A trap that sometimes gets laid out is it a binary build or buy decision, there is typically options in between in my opinion. Build isn't necessarily as onerous as it once was either, the use of cloud, frameworks, libraries, low code products and SaaS means you can often construct something from these legos.
In my experience, there are some in enterprises with procurement and IT management skills who tend not to have a clue about building modern software, and often push for buying stuff (keeps them busy), and sell it as a win, bought a thing, set it up, declared victory and fucked off to the next project leaving the users and technologists to figure out how to unfuck the mess that has accumulated around this clunky COTS product that is now a critical part fo the business.
Open Verse Media
When I first started, in 2016, at Open Verse Media, an ebook publisher, they asked me to look at their content management system (CMS/CRM). The staff had to rely on it, but it was very slow. The COO, whom I'll call Robin, had overseen the creation of this app. The actual work of creating the software was outsourced to one firm, but after two years Robin felt they were too expensive. She fired that first firm and then hired a firm in Ohio, which I'll call MegaStars.
The app had been built using a popular software framework called Ruby On Rails.
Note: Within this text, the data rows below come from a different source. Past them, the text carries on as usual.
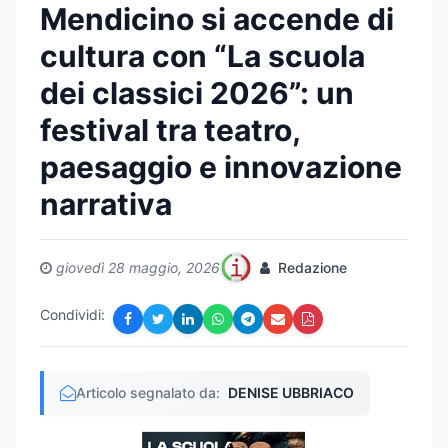
Mendicino si accende di
cultura con “La scuola
dei classici 2026”: un
festival tra teatro,
paesaggio e innovazione
narrativa
giovedì 28 maggio, 2026
Redazione
Condividi:
Articolo segnalato da:
DENISE UBBRIACO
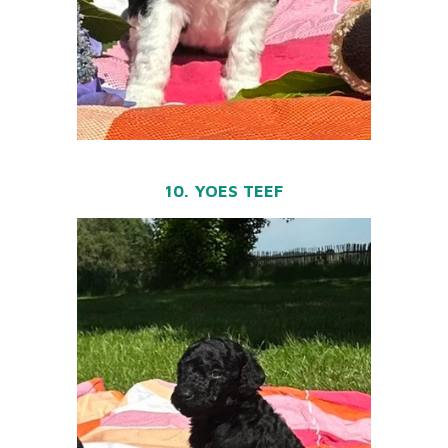
10. YOES TEEF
Whenever Robin felt that a new feature was needed, she would ask MegaStars to add the feature. MegaStars billed $500 an hour, and over the course of seven years, a total of $3 million had been spent on the creation of this app.
The staff hated the app. When the head of marketing wanted to bring up the top 100 best-selling books, they would click on a link, and it would take a full 60 seconds for the page to come up. The staff had gotten used to the fact that they always needed to be engaged in two tasks, that is, something to keep them busy while they waited for the pages in the CMS to render. An advanced search, with multiple filters, could take up to five minutes to render a report. Many of the lower-level staff would simply go into Slack and engage in gossip with their peers while waiting for each page to slowly appear.
So on my first day I logged into our main web server, and right away I could see that the app was generating several thousand errors each hour, all of which were being written to a log file. Since this app was single-threaded, the work of writing the errors to the log file had to happen while each page was rendering. This was one reason why it was so slow.
This arms-length relationship needed to be closer.
Why did this app have so many problems? Well, when Robin requested a new feature, MegaStars would tell her exactly how much time was needed to get that feature done. If they felt a new feature needed 30 hours to build, they would simply quote $15,000 as the price tag. Sometimes the new work conflicted with old work and generated new problems, but that wasn't in the estimate and therefore the new problems needed to be ignored as much as possible. This tactic of ignoring new problems had been going on for many years. Additionally, much of the code base was now out of date and suffered version conflicts whenever some parts of the system needed to use newer libraries of code (which in Ruby On Rails are called “gems”).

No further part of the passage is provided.